Letter: Mueller uses his excessively broad range of investigation to ensnare individuals

(J. Scott Applewhite | The Associated Press) In this June 21, 2017, file photo, special counsel Robert Mueller departs after a meeting on Capitol Hill in Washington. Mueller is set to reveal more details about his Russia investigation as he faces court deadlines in the cases of two men who worked closely with President Donald Trump.

Centuries ago, during the infamous Inquisition, individuals were accused of gross offenses against the church, often with little or no evidence. When subjected to the brutal rack or other demonic devices, the accused would admit to anything demanded by the interrogator.
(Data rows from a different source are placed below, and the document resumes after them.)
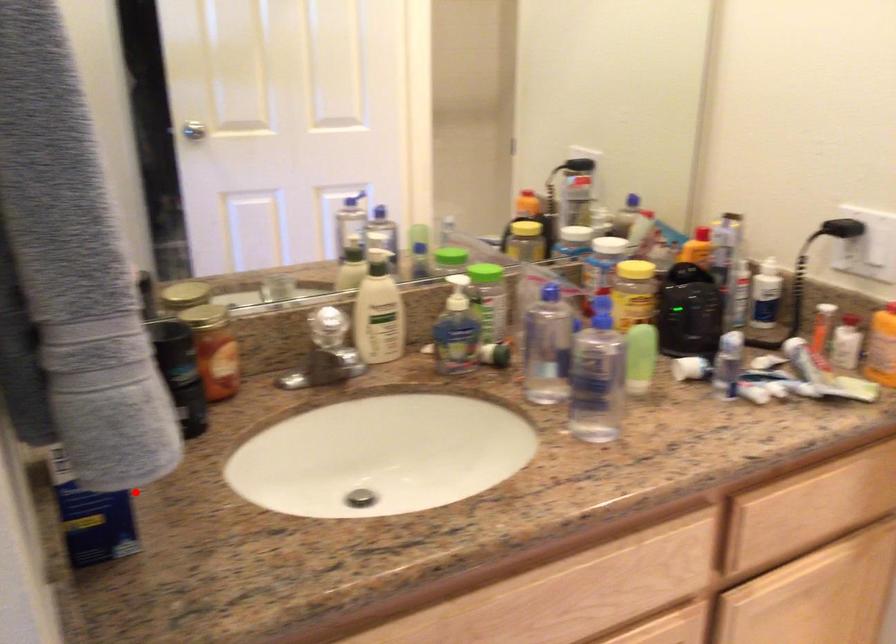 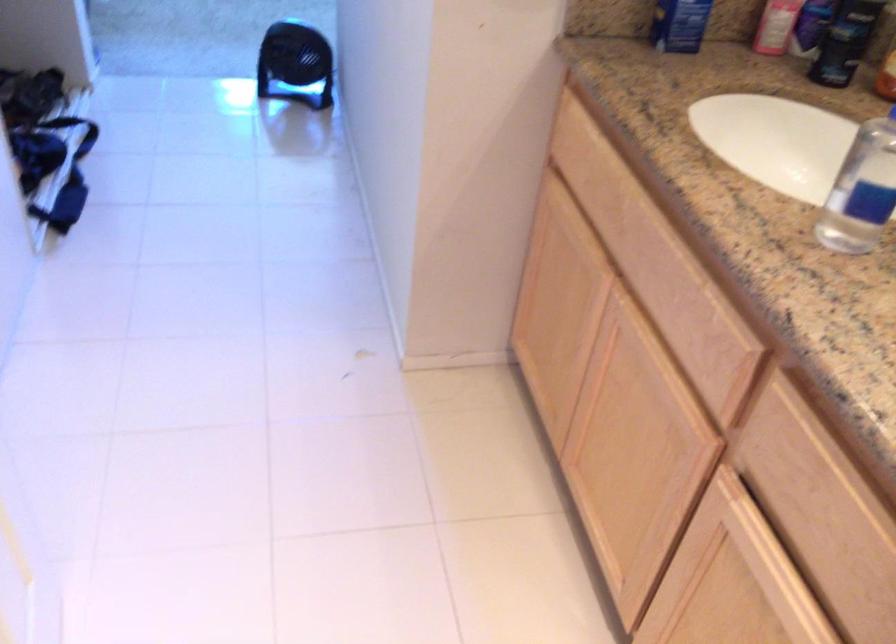 Question: A red point is marked in image1. In image2, is the corresponding 3D point closer to the camera or farther? Reply with the corresponding letter.

Choices:
 (A) The corresponding 3D point is closer.
 (B) The corresponding 3D point is farther.

Answer: (B) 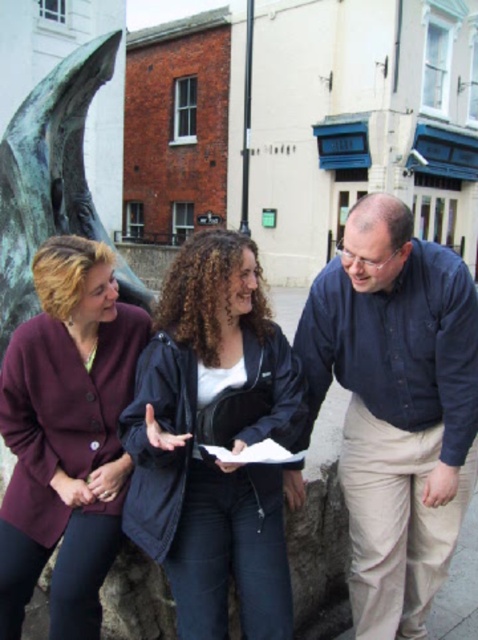 Based on the photo, you are a photographer trying to capture a group photo of the matte purple cardigan at center left and the dark blue jacket at center. Since you want to ensure both are fully visible, which one should you position closer to the front?

The matte purple cardigan at center left is positioned under the dark blue jacket at center, so to ensure both are fully visible, the dark blue jacket at center should be moved slightly forward so that the matte purple cardigan at center left isn not blocked. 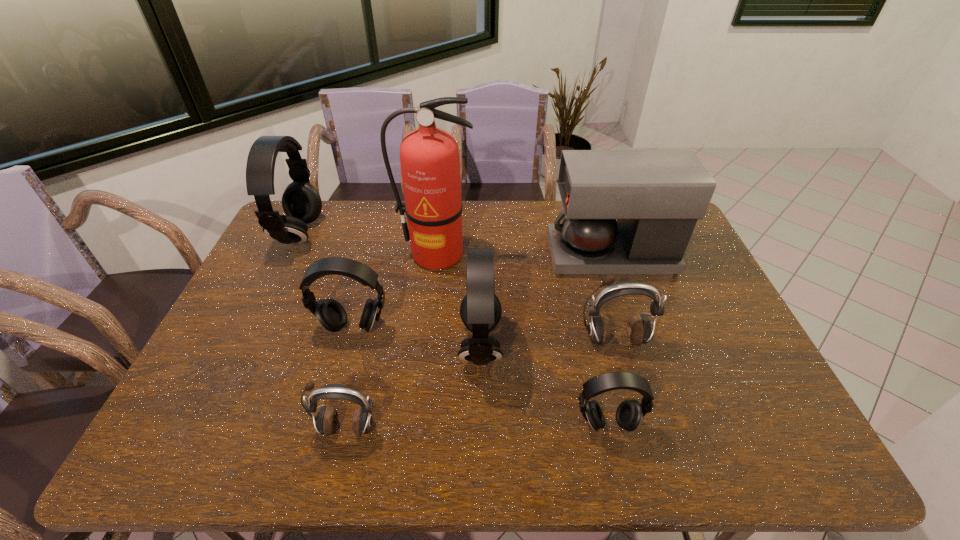 Where is `object present at the far left corner`? The image size is (960, 540). object present at the far left corner is located at coordinates (301, 202).

At what (x,y) coordinates should I click in order to perform the action: click on object that is positioned at the far right corner. Please return your answer as a coordinate pair (x, y). This screenshot has height=540, width=960. Looking at the image, I should click on point(657,196).

The height and width of the screenshot is (540, 960). What are the coordinates of `free space at the far edge` in the screenshot? It's located at (365, 227).

You are a GUI agent. You are given a task and a screenshot of the screen. Output one action in this format:
    pyautogui.click(x=<x>, y=<y>)
    Task: Click on the vacant space at the near edge of the desktop
    The image size is (960, 540).
    Given the screenshot: What is the action you would take?
    pyautogui.click(x=692, y=437)

The width and height of the screenshot is (960, 540). In order to click on vacant space at the left edge of the desktop in this screenshot , I will do `click(258, 336)`.

I want to click on free space at the right edge of the desktop, so coord(702,272).

Where is `vacant area that lies between the third black earphone from right to left and the leftmost earphone`? The height and width of the screenshot is (540, 960). vacant area that lies between the third black earphone from right to left and the leftmost earphone is located at coordinates (326, 281).

In order to click on vacant region between the left brown earphone and the fire extinguisher in this screenshot , I will do `click(391, 341)`.

Find the location of a particular element. This screenshot has height=540, width=960. vacant space that is in between the rightmost black earphone and the coffee maker is located at coordinates (609, 340).

Find the location of a particular element. The image size is (960, 540). vacant area that lies between the nearest black earphone and the third smallest black earphone is located at coordinates (543, 384).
Today, special prosecutor Robert Mueller uses his excessively broad range of investigation to ensnare individuals, probably guilty of offenses, albeit not related to the principal domain of the probe, and threatens them with prosecution for acts yet being processed by standard legal means. And in turn, to be assured of much less severe punishment and in some cases total avoidance, all they have to do is provide Mueller commentary supposedly implicating the president in nefarious dealings with Russian agents regarding the 2016 election — embarrassingly, even if the individual has been found to have had little or no actual involvement in either the election or any such associated activities.

Without any personal opinion on Mr. Mueller's true intent in his yearlong modern inquisition, I would suggest he review Rule 3.8 of the American Bar Association (ABA), "the ethical responsibility of the prosecutor."